Data records
══════════════════════════════

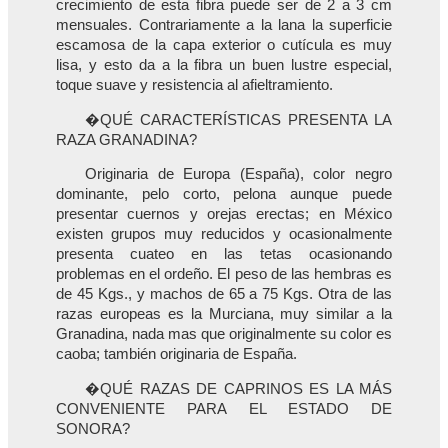
crecimiento de esta fibra puede ser de 2 a 3 cm
mensuales. Contrariamente a la lana la superficie
escamosa de la capa exterior o cutícula es muy
lisa, y esto da a la fibra un buen lustre especial,
toque suave y resistencia al afieltramiento.
�QUÉ CARACTERÍSTICAS PRESENTA LA
RAZA GRANADINA?
Originaria de Europa (España), color negro
dominante, pelo corto, pelona aunque puede
presentar cuernos y orejas erectas; en México
existen grupos muy reducidos y ocasionalmente
presenta cuateo en las tetas ocasionando
problemas en el ordeño. El peso de las hembras es
de 45 Kgs., y machos de 65 a 75 Kgs. Otra de las
razas europeas es la Murciana, muy similar a la
Granadina, nada mas que originalmente su color es
caoba; también originaria de España.
�QUÉ RAZAS DE CAPRINOS ES LA MÁS
CONVENIENTE PARA EL ESTADO DE
SONORA?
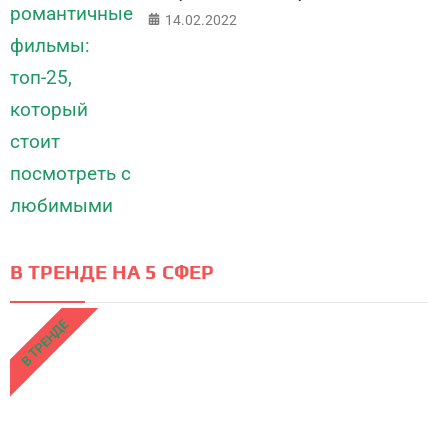
14.02.2022
В ТРЕНДЕ НА 5 СФЕР
В ТРЕНДЕ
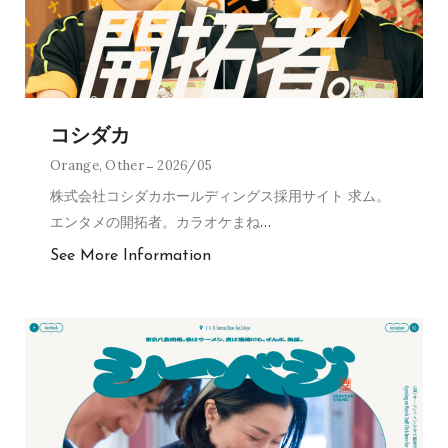
コシダカ
Orange
,
Other
2026/05
株式会社コシダカホールディングス採用サイト 求ム。
エンタメの開拓者。カラオケまね
…
See More Information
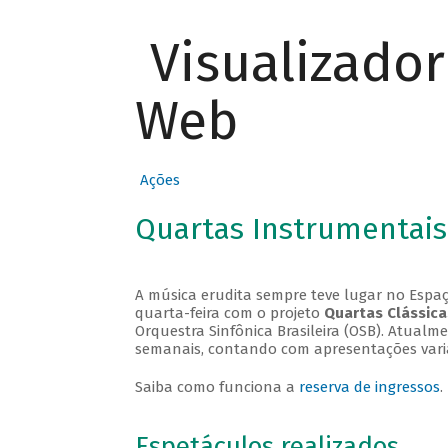
Visualizado
Web
Ações
Quartas Instrumentais
A música erudita sempre teve lugar no Espaç
quarta-feira com o projeto
Quartas Clássica
Orquestra Sinfônica Brasileira (OSB). Atualm
semanais, contando com apresentações vari
Saiba como funciona a
reserva de ingressos
.
Espetáculos realizados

══════════════════════════════

- _WHAT THIS TASK INVOLVES_:
Using the records above, please retype only the run of lines from the line holding "Saiba como funciona a" through the last line, both ends included.

- _ANSWER SECTION_:
Saiba como funciona a
reserva de ingressos
.
Espetáculos realizados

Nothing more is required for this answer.